── Record excerpts ──
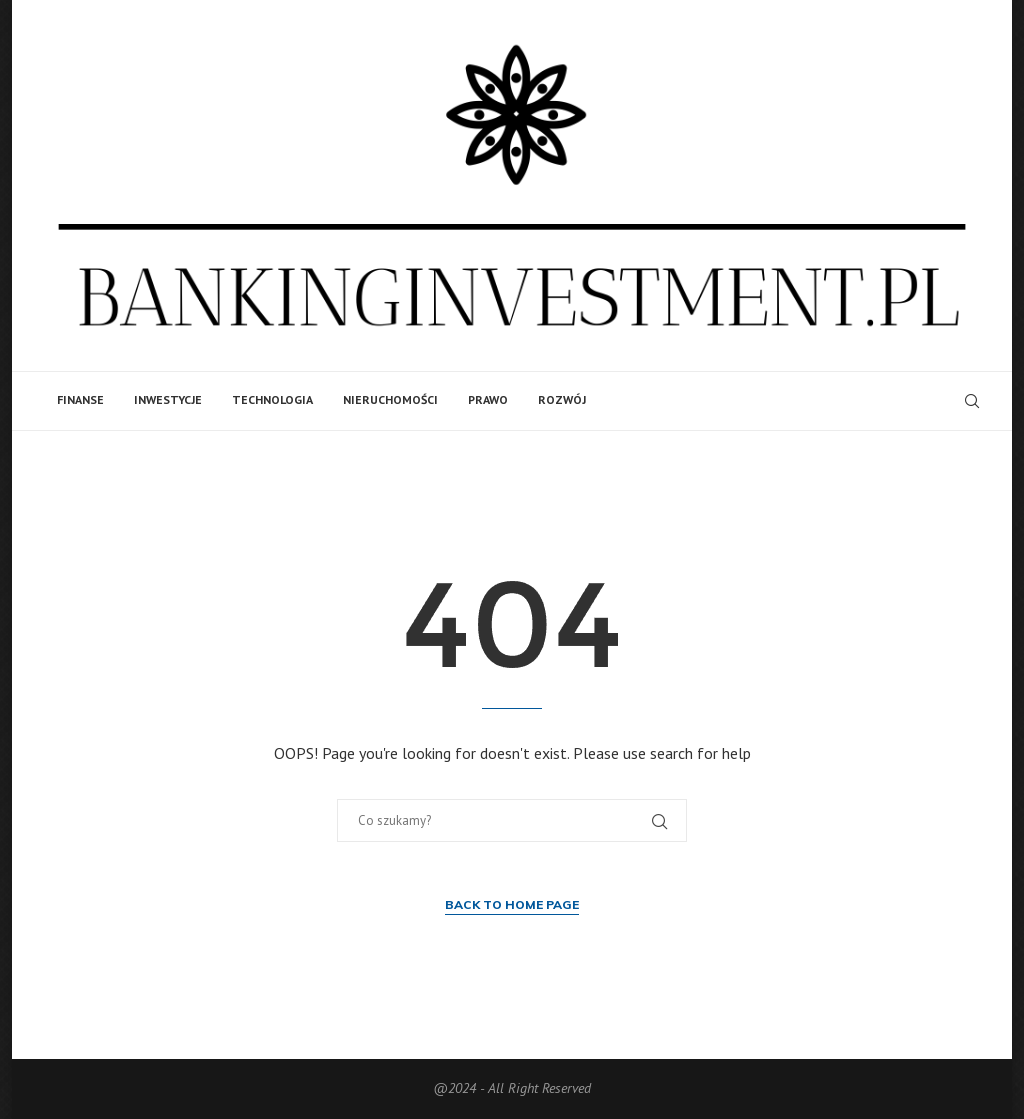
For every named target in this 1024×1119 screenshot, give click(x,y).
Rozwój (562, 399)
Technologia (272, 399)
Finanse (80, 399)
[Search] (972, 401)
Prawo (488, 399)
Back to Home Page (512, 904)
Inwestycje (168, 399)
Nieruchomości (390, 399)
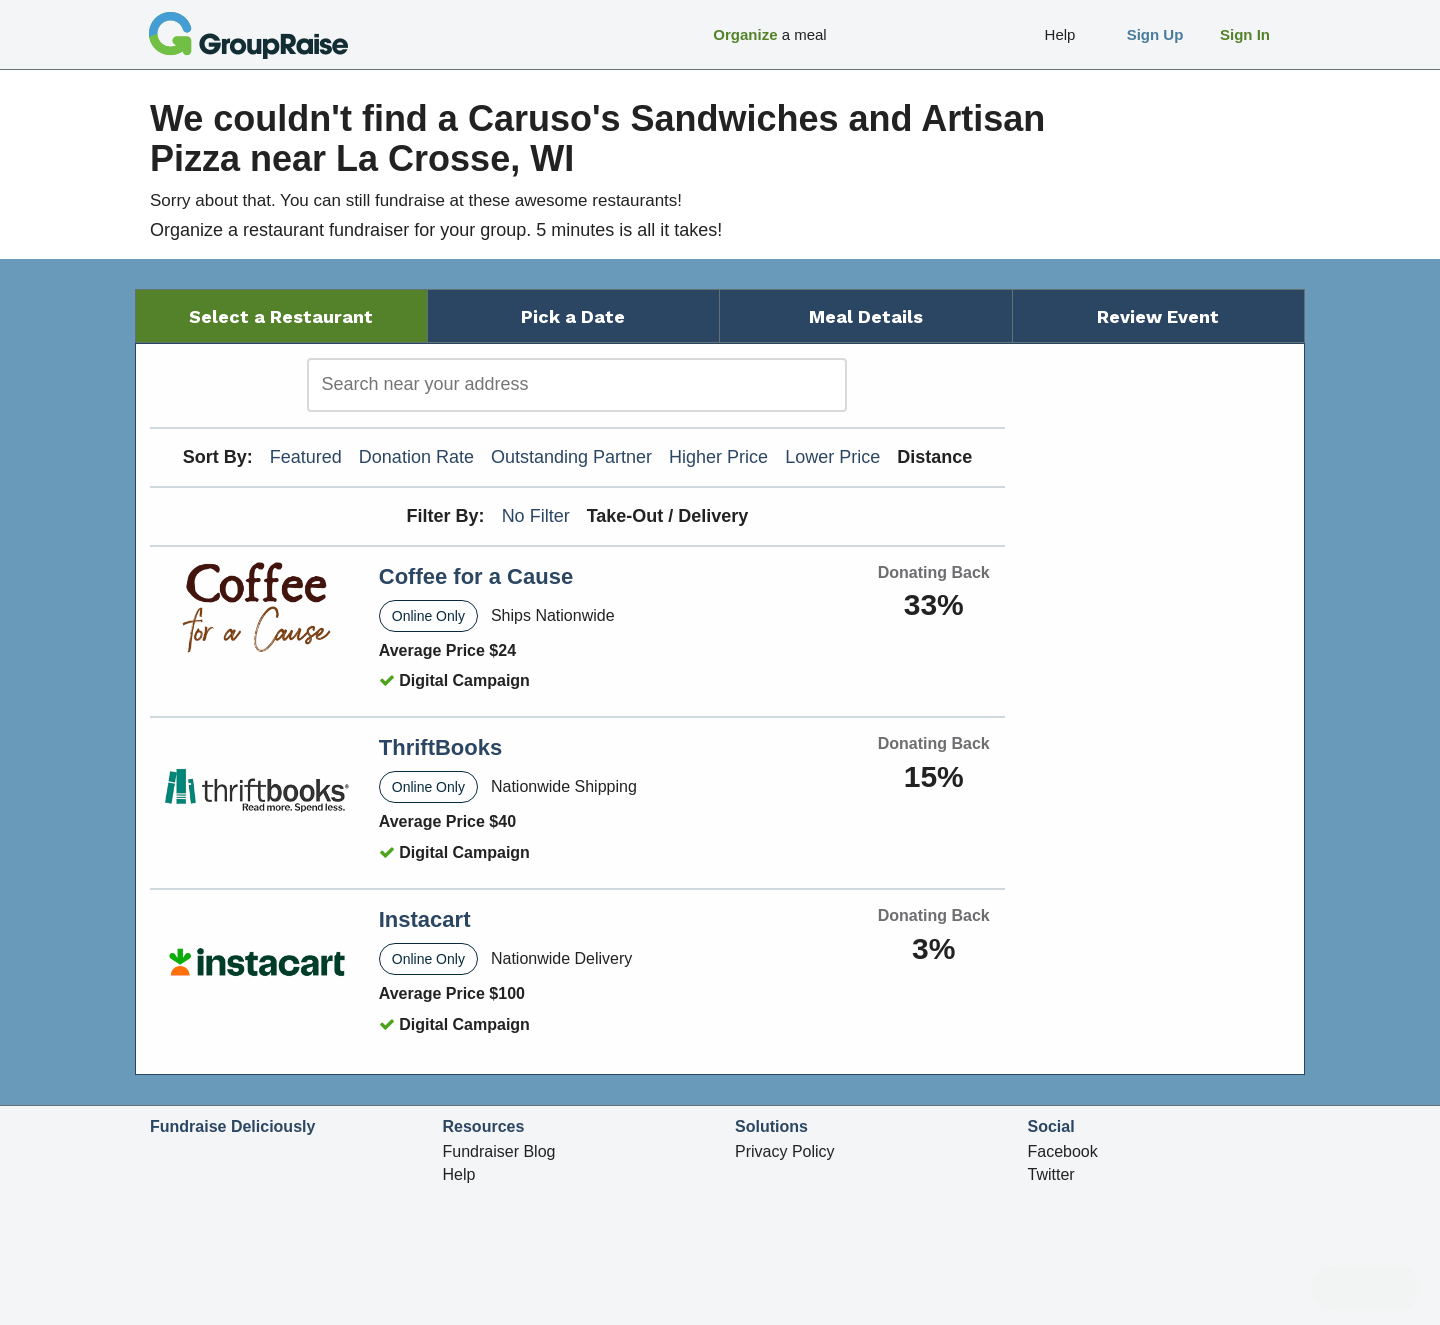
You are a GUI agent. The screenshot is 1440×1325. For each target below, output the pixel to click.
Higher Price (718, 457)
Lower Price (832, 457)
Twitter (1051, 1174)
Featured (306, 457)
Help (459, 1174)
───
* _Activity_: Each line of the listing must be restated word for word, and the pictures left out.

* _Written answer_:
For every named target in this 1024×1119 screenshot, give click(x,y).
Rozwój (562, 399)
Technologia (272, 399)
Finanse (80, 399)
[Search] (972, 401)
Prawo (488, 399)
Back to Home Page (512, 904)
Inwestycje (168, 399)
Nieruchomości (390, 399)
You are a GUI agent. The screenshot is 1440×1325. For each target below, output the pixel to click.
Higher Price (718, 457)
Lower Price (832, 457)
Twitter (1051, 1174)
Featured (306, 457)
Help (459, 1174)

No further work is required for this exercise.